Hacker News new | ask | show | jobs
by zulban 395 days ago
Neat project. How do you deal with idealism versus reality? For example, if we ask an LLM to write a "realistic short story about a CEO", we do not necessarily want the CEO to be 50/50 man or woman because that doesn't reflect reality. So we can go with idealism (50/50) or reality (most CEOs are men, the story usually has a male CEO).
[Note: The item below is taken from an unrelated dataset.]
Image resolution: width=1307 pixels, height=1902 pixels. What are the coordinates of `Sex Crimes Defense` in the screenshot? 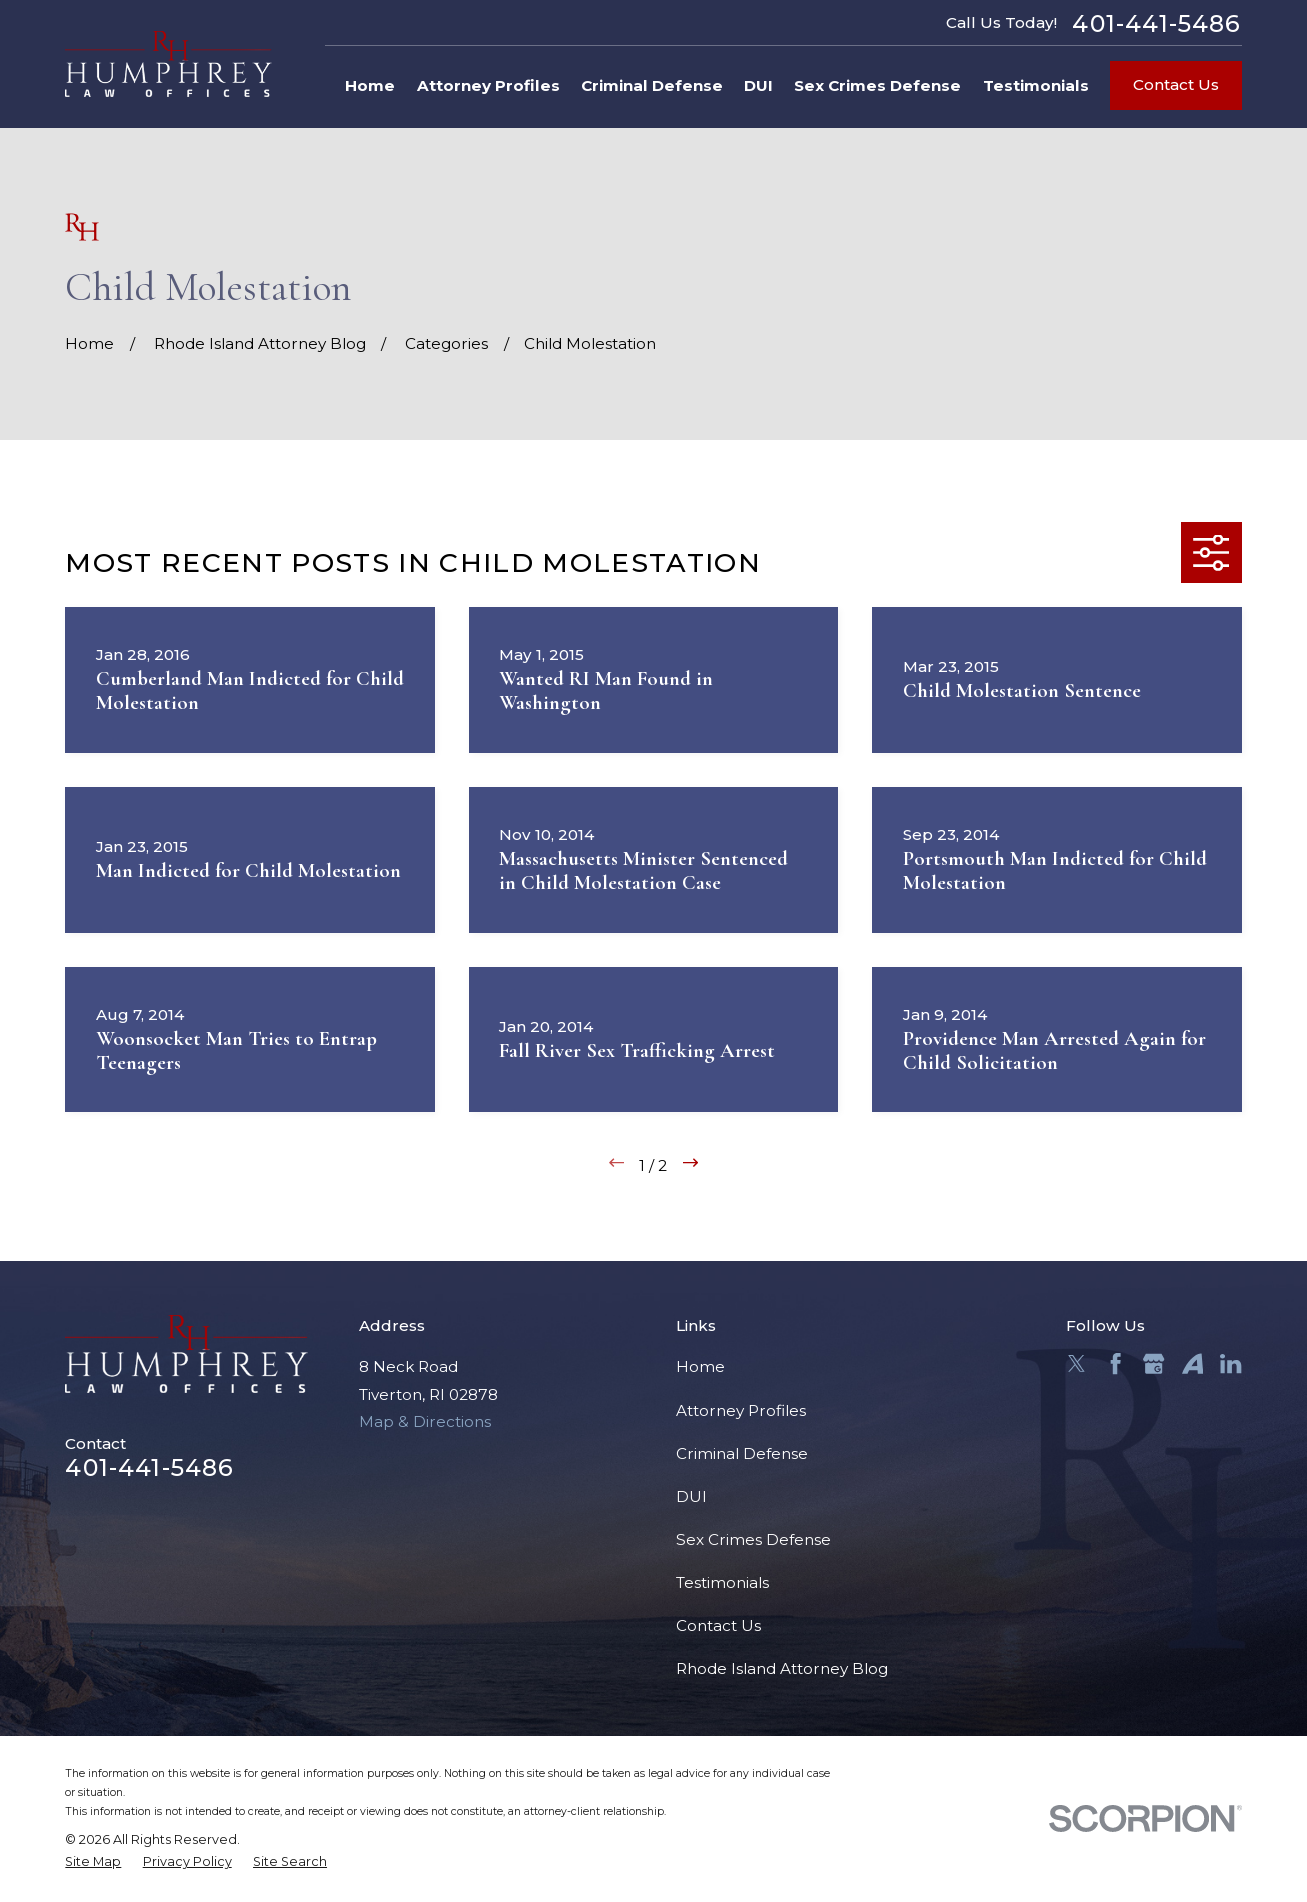 It's located at (753, 1539). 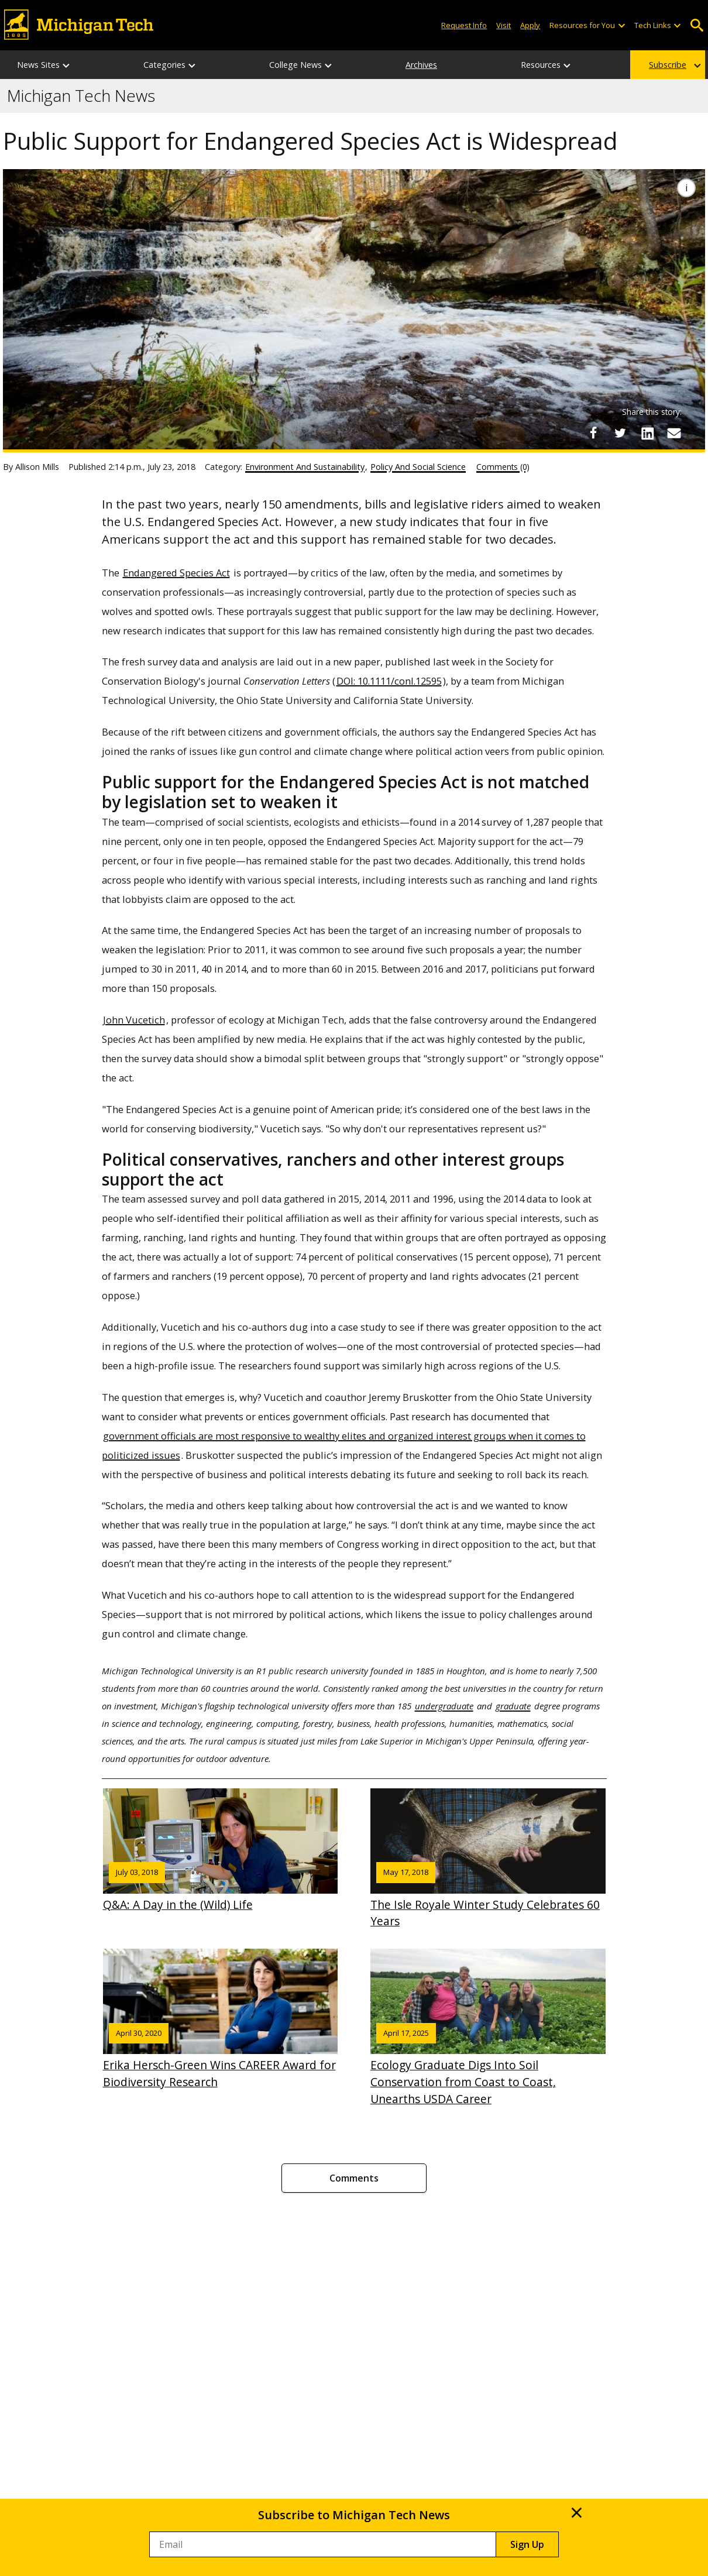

It seems to me that a benchmark like this needs to have an official and declared position. Is it an idealistic or a realistic benchmark?
1 comments

In this particular case 50-50. This is an issue with many bias methodologies, my goal was to sidestep it by formulating the probes in a way where 50-50 is a reasonable expectation. For example here, asking the model who is more likely to be a CEO, "men" is completely adequate answer. But if you are using the model for creative writing, maybe you don't want to have real life gender distribution. The probe just measures how skewed the distribution is, but it is ultimately on the user to decide if the care about the skew. Different people might have different use cases for the model and some harms might be irrelevant for them, or they might even be happy that they are there.

Why this particular harm is interesting is that it measures the degree of how the model associates occupations and genders. This might then be very important in use cases related to HR.

Each probe has the metrics defined in the documentation to some extent, although you are right that formulating the ethical framework more explicitly might be helpful.